Réunis en Côte d'Ivoire, les producteurs africains ont rédigé un texte intitulé Appel d’Abidjan pour permettre à toutes les parties "d'exister et de se développer, sans tomber dans une guerre des prix qui serait tout aussi néfaste pour le consommateur que pour le producteur européen (11% des bananes consommées dans l’UE. "Ils demandent la mise en place d’un système de régulation du marché européen. "Le comportement des consommateurs dans l'Union européenne a changé : l'accent est mis aujourd'hui sur les aspects sociaux, l'environnement et la santé. Ce changement de comportement s'est traduit dans une pression sur les institutions européennes à laquelle elles ne peuvent se soustraire", a déclaré Jobst von Kirchmann, représentant de l'UE. La prolongation du mécanisme de stabilisation au-delà de 2019
Concernant les "aspects sociaux" , l’enjeu du dossier est crucial pour le continent africain. La filière banane représente quelque 60 000 emplois directs. Et son principal débouché commercial est l'UE qui absorbe 90% de sa production. L'Amérique du Sud et l’Amérique centrale (Guatemala, Costa Rica, Equateur, Pérou…) sont des concurrents redoutables, qui fournissent à l’UE plus de trois-quarts de ses bananes. Avec 607 000 tonnes, l’Afrique représente moins de 10% du total consommé en Europe.
En 1993, une "guerre de la banane" débute entre l'Europe et les grands pays producteurs d'Amérique Latine. L'UE a alors décidé d'accorder un régime douanier préférentiel aux pays ACP, pour la plupart d'anciennes colonies européennes. Les pays d'Amérique Latine portent l'affaire devant l'Organisation mondiale du commerce, jugeant ces préférences douanières illégales. Les deux parties finissent par conclure un accord en 2009, en planifiant la diminution progressive des droits de douane sur les "bananes dollar", d'Amérique latine.

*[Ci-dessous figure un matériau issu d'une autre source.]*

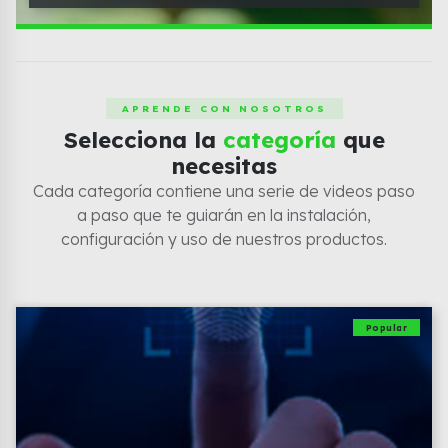
APRENDE CON NOSOTROS
Selecciona la
categoría
que
necesitas
Cada categoría contiene una serie de videos paso
a paso que te guiarán en la instalación,
configuración y uso de nuestros productos.
Popular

Des détaxes pour les pays africains étaient accordées dans le cadre d’accords bilatéraux. L'UE avait aussi accordé un programme d'aide aux pays ACP, dit d’accompagnement, sur la période 2013-2019. Objectif : améliorer la compétitivité, les conditions environnementales de production, la qualité de vie des travailleurs, tout en développant le marché local et régional du fruit oblong.
Mais avec la remise en cause du mécanisme européen, l’avenir de la banane africaine est incertain. "En 2020, il n'y aura plus que 75 dollars d'écart à la tonne entre la banane ivoirienne et la banane équatorienne, colombienne ou costaricaine importées en Europe (…). Bruxelles met en outre fin au programme d'accompagnement (…) qui bénéficiait au secteur africain", rapporte RFI.
Le Brexit accentue le risque : les problèmes d’Albion risquent de bloquer l’entrée du Royaume-Uni aux bananes d’Afrique. Le continent tente de défendre sa production et ses débouchés en demandant la mise en place d’un nouveau mécanisme fonctionnant de manière plus efficiente. "L'offre est chroniquement supérieure à la demande. Si l’on n’a pas un minimum de régulation, sera la mort des plus faibles ou des plus petits que sont les ACP", a expliqué le président d’Afruibana, Joseph Owana Kono. On est actuellement "dans une configuration gagnant-gagnant".
Car les bananes africaines sont transportées par des bateaux européens, traitées dans des mûrisseries européennes… "Les bananes que nous produisons créent aussi de l’emploi en Europe", a-t-il rappelé.
Les lobbyistes africains à Bruxelles font valoir qu’"on ne peut pas vouloir limiter l'émigration africaine vers l'Europe et dans le même temps lâcher un secteur qui a créé des dizaines de milliers d'emplois au Cameroun, en Côte d'Ivoire et au Ghana".